The candidate touts a “9-9-9” plan for tax reform that would reduce the corporate and personal income tax rates to 9 percent and establish a 9 percent nationwide sales tax. Capital gains, estate and payroll taxes would be eliminated under his proposal while America’s business tax would instantly rank among the lowest in the developed world compared to the high 35 percent corporate rate it has now.
On ABC’s This Week on Sunday, Cain claimed that for a median income family, his plan would reduce the tax burden by $2,000 a year. Analysts with the Christian Science Monitor determined that for incomes under $20,000, the effective tax burden would rise from 13 to 17 percent. Cain has disputed that, pointing out that low-income families could avoid paying high sales taxes by purchasing used products which wouldn’t be taxed at all.
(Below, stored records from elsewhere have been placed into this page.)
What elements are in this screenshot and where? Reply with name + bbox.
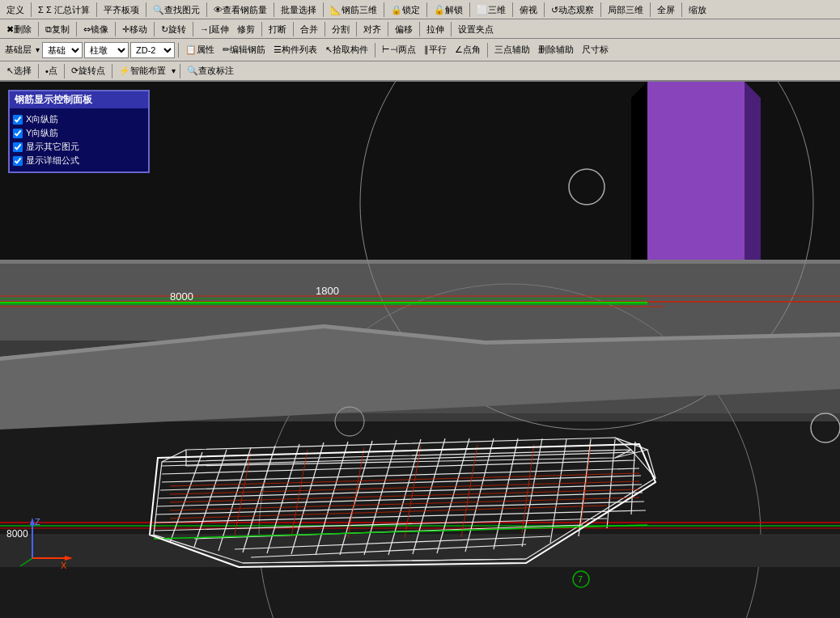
sep-r4-2 [64,64,65,78]
btn-fullscreen[interactable]: 全屏 [654,2,678,18]
orbit-icon: ↺ [551,5,558,15]
sep9 [469,2,470,17]
3d-icon: ⬜ [477,5,488,15]
checkbox-show-formula[interactable]: 显示详细公式 [13,154,145,167]
checkbox-show-formula-label: 显示详细公式 [26,154,79,167]
checkbox-show-other-input[interactable] [13,142,23,152]
svg-marker-5 [745,82,761,276]
btn-delete-aux[interactable]: 删除辅助 [535,42,577,58]
btn-grip[interactable]: 设置夹点 [455,21,497,37]
sep-r2-12 [451,22,452,36]
checkbox-show-formula-input[interactable] [13,156,23,166]
btn-batch-select[interactable]: 批量选择 [278,2,320,18]
svg-marker-4 [631,82,647,276]
btn-mirror[interactable]: ⇔ 镜像 [80,21,112,37]
checkbox-x-rebar[interactable]: X向纵筋 [13,113,145,125]
btn-topview[interactable]: 俯视 [516,2,541,18]
btn-edit-rebar[interactable]: ✏ 编辑钢筋 [219,42,269,58]
sep8 [426,2,427,17]
btn-point[interactable]: • 点 [42,63,61,79]
unlock-icon: 🔓 [434,5,445,15]
checkbox-y-rebar-label: Y向纵筋 [26,127,58,139]
sep10 [512,2,513,17]
btn-properties[interactable]: 📋 属性 [182,42,218,58]
btn-rotate-point[interactable]: ⟳ 旋转点 [68,63,108,79]
coordinate-axis: Z X [16,514,73,570]
sep-r2-8 [325,22,325,36]
sep-r2-11 [419,22,420,36]
btn-rotate[interactable]: ↻ 旋转 [158,21,189,37]
btn-split[interactable]: 分割 [329,21,353,37]
checkbox-y-rebar[interactable]: Y向纵筋 [13,127,145,139]
btn-copy[interactable]: ⧉ 复制 [42,21,73,37]
btn-define[interactable]: 定义 [3,2,28,18]
sep1 [31,2,32,17]
btn-extend[interactable]: →| 延伸 [197,21,232,37]
btn-pick-component[interactable]: ↖ 拾取构件 [322,42,371,58]
btn-edit-annotation[interactable]: 🔍 查改标注 [184,63,237,79]
btn-rebar-3d[interactable]: 📐 钢筋三维 [327,2,380,18]
btn-merge[interactable]: 合并 [297,21,321,37]
sep-r2-2 [76,22,77,36]
two-point-icon: ⊢⊣ [382,44,398,55]
edit-rebar-icon: ✏ [223,44,230,55]
btn-align[interactable]: 对齐 [360,21,384,37]
svg-text:8000: 8000 [170,290,193,303]
lock-icon: 🔒 [391,5,402,15]
btn-zoom[interactable]: 缩放 [685,2,710,18]
btn-select[interactable]: ↖ 选择 [3,63,35,79]
checkbox-show-other[interactable]: 显示其它图元 [13,141,145,153]
btn-offset[interactable]: 偏移 [392,21,416,37]
element-id-select[interactable]: ZD-2 [130,42,175,58]
svg-text:X: X [61,561,67,570]
btn-stretch[interactable]: 拉伸 [423,21,448,37]
rotate-icon: ↻ [161,24,168,35]
btn-view-rebar[interactable]: 👁 查看钢筋量 [210,2,270,18]
btn-break[interactable]: 打断 [265,21,290,37]
btn-parallel[interactable]: ∥ 平行 [421,42,450,58]
btn-lock[interactable]: 🔒 锁定 [388,2,423,18]
sep-r4-4 [180,64,180,78]
smart-icon: ⚡ [119,66,130,76]
btn-delete[interactable]: ✖ 删除 [3,21,35,37]
btn-angle-point[interactable]: ∠ 点角 [452,42,484,58]
checkbox-show-other-label: 显示其它图元 [26,141,79,153]
btn-align-view[interactable]: 平齐板项 [100,2,142,18]
element-type-select[interactable]: 柱墩 [84,42,129,58]
rotate-point-icon: ⟳ [71,66,78,76]
sigma-icon: Σ [38,5,44,15]
extend-icon: →| [200,24,211,34]
properties-icon: 📋 [185,44,197,55]
btn-smart-place[interactable]: ⚡ 智能布置 [116,63,169,79]
sep4 [206,2,207,17]
sep-r4-1 [38,64,39,78]
sep-r2-5 [193,22,193,36]
btn-summary[interactable]: Σ Σ 汇总计算 [35,2,93,18]
find-icon: 🔍 [153,5,164,15]
btn-find[interactable]: 🔍 查找图元 [150,2,203,18]
select-icon: ↖ [6,66,14,76]
btn-orbit[interactable]: ↺ 动态观察 [548,2,597,18]
btn-three-point-aux[interactable]: 三点辅助 [491,42,533,58]
sep-r3-3 [487,43,488,57]
smart-dropdown-arrow: ▾ [171,66,176,75]
btn-two-point[interactable]: ⊢⊣ 两点 [379,42,419,58]
btn-trim[interactable]: 修剪 [234,21,258,37]
checkbox-x-rebar-input[interactable] [13,115,23,125]
btn-3d[interactable]: ⬜ 三维 [473,2,509,18]
layer-type-select[interactable]: 基础 [42,42,83,58]
checkbox-y-rebar-input[interactable] [13,129,23,138]
toolbar-row-1: 定义 Σ Σ 汇总计算 平齐板项 🔍 查找图元 👁 查看钢筋量 批量选择 📐 钢… [0,0,840,19]
sep11 [544,2,545,17]
viewport[interactable]: 8000 1800 [0,82,840,618]
btn-local-3d[interactable]: 局部三维 [605,2,647,18]
pick-icon: ↖ [325,44,333,55]
btn-component-list[interactable]: ☰ 构件列表 [270,42,320,58]
svg-marker-6 [0,260,840,341]
svg-rect-3 [647,82,745,260]
btn-move[interactable]: ✛ 移动 [119,21,151,37]
dropdown-arrow-1: ▾ [35,45,40,54]
mirror-icon: ⇔ [83,24,91,35]
btn-unlock[interactable]: 🔓 解锁 [431,2,466,18]
btn-dimension[interactable]: 尺寸标 [579,42,612,58]
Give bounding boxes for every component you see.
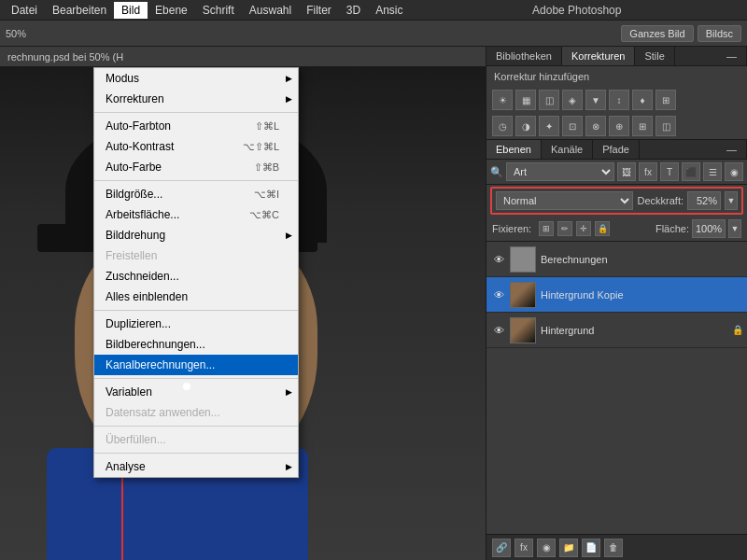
- layer-link-btn[interactable]: 🔗: [492, 539, 511, 557]
- ebenen-filter-toggle[interactable]: ◉: [725, 162, 743, 181]
- menu-item-auto-farbton[interactable]: Auto-Farbton ⇧⌘L: [94, 116, 298, 136]
- korrektur-icon-pattern[interactable]: ◫: [655, 116, 676, 136]
- menu-ansicht[interactable]: Ansic: [368, 2, 410, 19]
- ganzes-bild-button[interactable]: Ganzes Bild: [621, 25, 693, 42]
- menu-auswahl[interactable]: Auswahl: [242, 2, 299, 19]
- ebenen-icon-fx[interactable]: fx: [639, 162, 657, 181]
- layer-eye-hintergrund-kopie[interactable]: 👁: [490, 287, 507, 303]
- menu-item-auto-kontrast[interactable]: Auto-Kontrast ⌥⇧⌘L: [94, 136, 298, 157]
- shortcut-bildgroesse: ⌥⌘I: [254, 189, 279, 201]
- dropdown-overlay: Modus Korrekturen Auto-Farbton ⇧⌘L Auto-…: [0, 67, 486, 560]
- separator-3: [94, 310, 298, 311]
- korrektur-icon-gradient[interactable]: ▼: [585, 90, 606, 110]
- korrektur-icon-hue[interactable]: ↕: [609, 90, 629, 110]
- layer-item-hintergrund-kopie[interactable]: 👁 Hintergrund Kopie: [486, 277, 747, 313]
- canvas-title-bar: rechnung.psd bei 50% (H: [0, 47, 486, 67]
- menu-bild[interactable]: Bild: [114, 2, 148, 19]
- fix-icon-grid[interactable]: ⊞: [539, 221, 554, 236]
- menu-item-modus[interactable]: Modus: [94, 68, 298, 89]
- menu-item-analyse[interactable]: Analyse: [94, 456, 298, 477]
- korrektur-icon-gradient2[interactable]: ⊞: [632, 116, 653, 136]
- menu-item-variablen[interactable]: Variablen: [94, 382, 298, 402]
- menu-item-analyse-label: Analyse: [106, 460, 146, 473]
- menu-item-bildberechnungen[interactable]: Bildberechnungen...: [94, 334, 298, 355]
- korrektur-icon-photofilter[interactable]: ◑: [515, 116, 536, 136]
- ebenen-icon-mask[interactable]: T: [660, 162, 679, 181]
- korrektur-icon-posterize[interactable]: ⊗: [585, 116, 606, 136]
- layer-group-btn[interactable]: 📁: [559, 539, 578, 557]
- menu-bearbeiten[interactable]: Bearbeiten: [45, 2, 114, 19]
- layer-item-hintergrund[interactable]: 👁 Hintergrund 🔒: [486, 313, 747, 348]
- bildsc-button[interactable]: Bildsc: [698, 25, 741, 42]
- menu-item-bildgroesse[interactable]: Bildgröße... ⌥⌘I: [94, 184, 298, 204]
- korrektur-icon-exposure[interactable]: ◈: [562, 90, 583, 110]
- menu-item-bildberechnungen-label: Bildberechnungen...: [106, 338, 205, 351]
- panel-collapse-btn[interactable]: —: [717, 47, 747, 65]
- menu-item-datensatz-anwenden-label: Datensatz anwenden...: [106, 406, 220, 419]
- menu-item-variablen-label: Variablen: [106, 385, 152, 399]
- menu-item-alles-einblenden-label: Alles einblenden: [106, 290, 188, 303]
- opacity-input[interactable]: [687, 191, 721, 210]
- korrektur-icon-colorbalance[interactable]: ♦: [632, 90, 653, 110]
- tab-kanaele[interactable]: Kanäle: [542, 140, 593, 159]
- zoom-value: 50%: [6, 28, 26, 39]
- korrektur-icon-curve[interactable]: ◫: [539, 90, 559, 110]
- opacity-arrow[interactable]: ▼: [725, 191, 738, 210]
- menu-item-alles-einblenden[interactable]: Alles einblenden: [94, 287, 298, 307]
- korrektur-icon-sun[interactable]: ☀: [492, 90, 513, 110]
- tab-korrekturen[interactable]: Korrekturen: [562, 47, 635, 65]
- menu-ebene[interactable]: Ebene: [148, 2, 195, 19]
- menu-item-zuschneiden[interactable]: Zuschneiden...: [94, 266, 298, 287]
- menu-item-datensatz-anwenden: Datensatz anwenden...: [94, 402, 298, 423]
- menu-schrift[interactable]: Schrift: [195, 2, 242, 19]
- layer-new-btn[interactable]: 📄: [582, 539, 600, 557]
- layer-item-berechnungen[interactable]: 👁 Berechnungen: [486, 242, 747, 277]
- menu-item-arbeitsflaeche[interactable]: Arbeitsfläche... ⌥⌘C: [94, 204, 298, 225]
- ebenen-panel: Ebenen Kanäle Pfade — 🔍 Art 🖼 fx T ⬛ ☰ ◉: [486, 140, 747, 560]
- separator-1: [94, 112, 298, 113]
- flache-arrow[interactable]: ▼: [728, 219, 741, 238]
- menu-item-duplizieren[interactable]: Duplizieren...: [94, 314, 298, 334]
- blend-mode-select[interactable]: Normal: [496, 191, 633, 210]
- menu-datei[interactable]: Datei: [4, 2, 45, 19]
- tab-stile[interactable]: Stile: [635, 47, 674, 65]
- menu-item-auto-farbton-label: Auto-Farbton: [106, 119, 171, 133]
- tab-bibliotheken[interactable]: Bibliotheken: [486, 47, 562, 65]
- fix-icon-lock[interactable]: 🔒: [595, 221, 610, 236]
- menu-item-arbeitsflaeche-label: Arbeitsfläche...: [106, 208, 179, 221]
- ebenen-icon-shape[interactable]: ⬛: [682, 162, 700, 181]
- menu-item-korrekturen-label: Korrekturen: [106, 92, 164, 105]
- korrektur-icon-invert[interactable]: ⊡: [562, 116, 583, 136]
- menu-item-ueberfuellen: Überfüllen...: [94, 429, 298, 450]
- korrektur-icons-row1: ☀ ▦ ◫ ◈ ▼ ↕ ♦ ⊞: [486, 87, 747, 113]
- ebenen-icon-smart[interactable]: ☰: [703, 162, 722, 181]
- ebenen-panel-collapse[interactable]: —: [717, 140, 747, 159]
- layer-eye-berechnungen[interactable]: 👁: [490, 251, 507, 268]
- ebenen-filter-select[interactable]: Art: [506, 162, 614, 181]
- korrektur-icon-bw[interactable]: ◷: [492, 116, 513, 136]
- tab-pfade[interactable]: Pfade: [593, 140, 640, 159]
- ebenen-icon-new[interactable]: 🖼: [617, 162, 636, 181]
- menu-item-korrekturen[interactable]: Korrekturen: [94, 89, 298, 109]
- fix-icon-brush[interactable]: ✏: [557, 221, 572, 236]
- korrektur-icon-threshold[interactable]: ⊕: [609, 116, 629, 136]
- korrektur-icon-chart[interactable]: ▦: [515, 90, 536, 110]
- menu-filter[interactable]: Filter: [299, 2, 339, 19]
- menu-item-kanalberechnungen[interactable]: Kanalberechnungen...: [94, 355, 298, 375]
- layer-fx-btn[interactable]: fx: [514, 539, 533, 557]
- layer-thumb-berechnungen: [510, 246, 536, 273]
- layer-mask-btn[interactable]: ◉: [537, 539, 556, 557]
- main-area: rechnung.psd bei 50% (H: [0, 47, 747, 560]
- korrektur-icon-grid[interactable]: ⊞: [655, 90, 676, 110]
- tab-ebenen[interactable]: Ebenen: [486, 140, 542, 159]
- menu-3d[interactable]: 3D: [339, 2, 368, 19]
- shortcut-arbeitsflaeche: ⌥⌘C: [249, 209, 279, 221]
- menu-item-bilddrehung[interactable]: Bilddrehung: [94, 225, 298, 245]
- korrektur-icon-channel[interactable]: ✦: [539, 116, 559, 136]
- layer-eye-hintergrund[interactable]: 👁: [490, 322, 507, 339]
- fix-icon-move[interactable]: ✛: [576, 221, 591, 236]
- menu-item-auto-farbe[interactable]: Auto-Farbe ⇧⌘B: [94, 157, 298, 177]
- layer-delete-btn[interactable]: 🗑: [604, 539, 623, 557]
- flache-input[interactable]: [692, 219, 726, 238]
- menu-item-bilddrehung-label: Bilddrehung: [106, 229, 165, 242]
“The objective,” he explained, “was grow the base and make the tax code fairer for everybody. It levels the playing field,” he said on Fox News Sunday. “It gets rid of all the loopholes.”
But the most interesting is, it gets the government out of the business of trying to pick winners and losers and trying to decide what’s regressive and what’s not regressive.
Initially, Cain’s tax plan should raise approximately the same amount that is collected in federal taxes now. “But when businesses get some certainty that that’s going to be around for a while, then this economy is going to start to grow,” he predicted on Friday when he appeared on The Tonight Show with Jay Leno.
Asked to give his thoughts on the two Republican frontrunners for the nomination, Cain described Rick Perry as a “good governor” and joked that former Massachusetts governor Mitt Romney had “good hair.” Earlier in the week, he had told CNN that he could not support a Perry candidacy because of the Texan’s unwillingness to secure the American-Mexican border with a fence.
Perry has dismissed the notion of building such a barrier, otherwise popular with conservative voters, as unrealistic. “The fact is, it’s 1,200 miles from Brownsville to El Paso,” he told New Hampshire voters in early September. “How long you think it would take to build that? And then if you build a thirty foot wall from El Paso to Brownsville, the 35 foot ladder business gets real good.”